● **Task description**
The response must consist of each line in the listing that has the word "pour" in it.

(Provided entries)

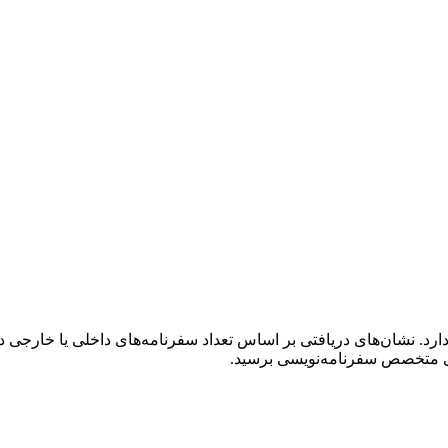
ارد. نشان‌های دریافتی بر اساس تعداد سفرنامه‌های داخلی یا خارجی 
نی متخصص سفرنامه‌نویسی برسید.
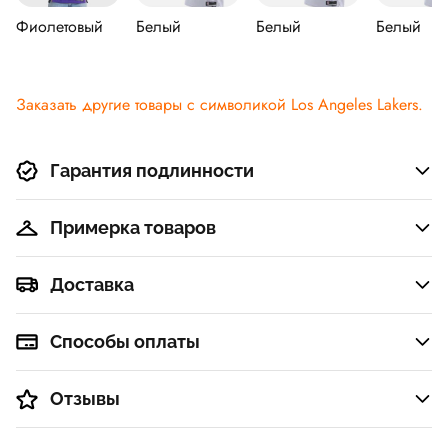
Фиолетовый
Белый
Белый
Белый
Заказать другие товары с символикой Los Angeles Lakers.
Гарантия подлинности
Примерка товаров
Доставка
Способы оплаты
Отзывы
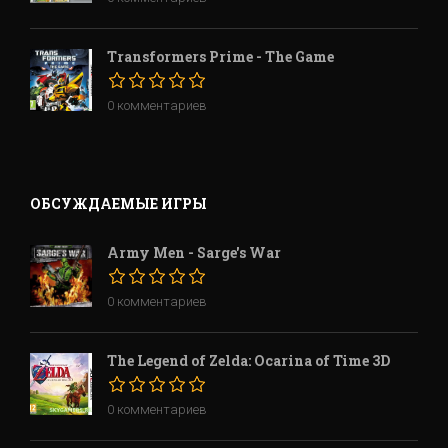
Transformers Prime - The Game
0 комментариев
ОБСУЖДАЕМЫЕ ИГРЫ
Army Men - Sarge's War
0 комментариев
The Legend of Zelda: Ocarina of Time 3D
0 комментариев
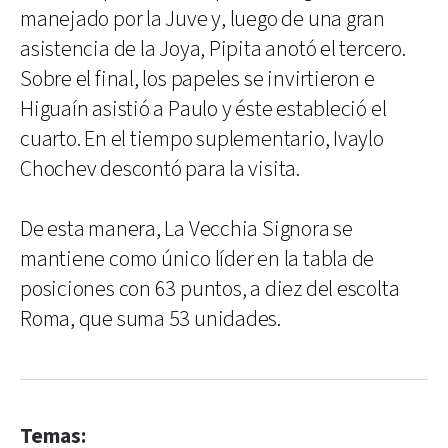
manejado por la Juve y, luego de una gran
asistencia de la Joya, Pipita anotó el tercero.
Sobre el final, los papeles se invirtieron e
Higuaín asistió a Paulo y éste estableció el
cuarto. En el tiempo suplementario, Ivaylo
Chochev descontó para la visita.
De esta manera, La Vecchia Signora se
mantiene como único líder en la tabla de
posiciones con 63 puntos, a diez del escolta
Roma, que suma 53 unidades.
Temas:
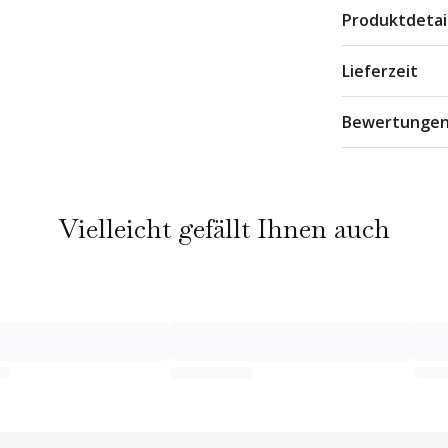
Produktdetai
Lieferzeit
Bewertunge
Vielleicht gefällt Ihnen auch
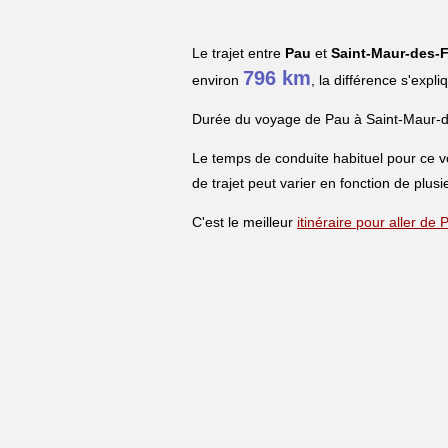
Le trajet entre
Pau
et
Saint-Maur-des-
796 km
environ
, la différence s'expl
Durée du voyage de Pau à Saint-Maur-
Le temps de conduite habituel pour ce 
de trajet peut varier en fonction de plusi
C'est le meilleur
itinéraire pour aller d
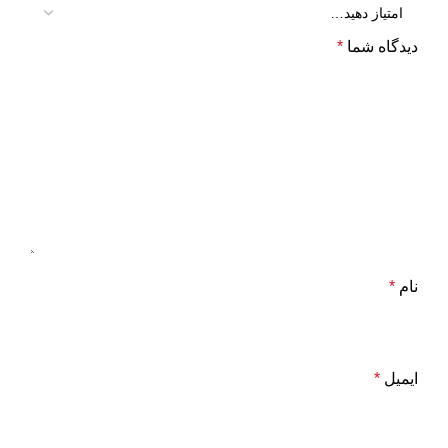
دیدگاه شما
*
نام
*
ایمیل
*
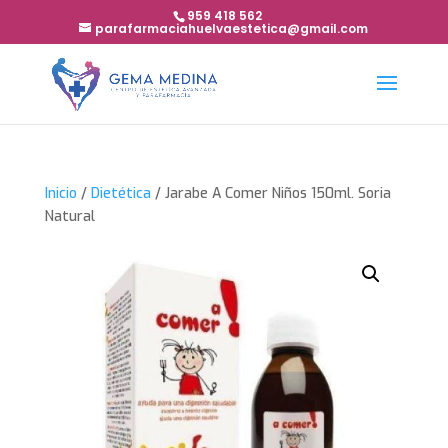
959 418 562
parafarmaciahuelvaestetica@gmail.com
Inicio
/
Dietética
/ Jarabe A Comer Niños 150ml. Soria
Natural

(End Provided entries)

● **Written solution**
Le temps de conduite habituel pour ce 
itinéraire pour aller d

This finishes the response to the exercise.